Exercise prompt:
When a line of the entries contains the word "Best", report that line.

# # # # #

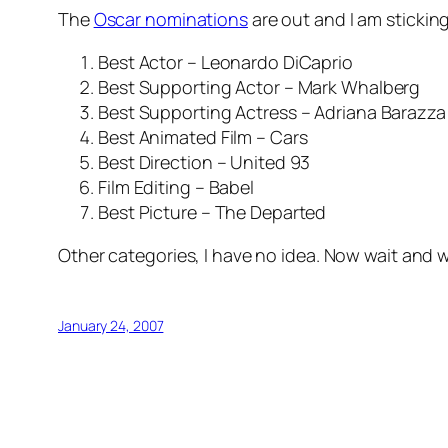
The
Oscar nominations
are out and I am sticki
Best Actor – Leonardo DiCaprio
Best Supporting Actor – Mark Whalberg
Best Supporting Actress – Adriana Barazza
Best Animated Film – Cars
Best Direction – United 93
Film Editing – Babel
Best Picture – The Departed
Other categories, I have no idea. Now wait and
January 24, 2007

# # # # #

Solution:
Best Actor – Leonardo DiCaprio
Best Supporting Actor – Mark Whalberg
Best Supporting Actress – Adriana Barazza
Best Animated Film – Cars
Best Direction – United 93
Best Picture – The Departed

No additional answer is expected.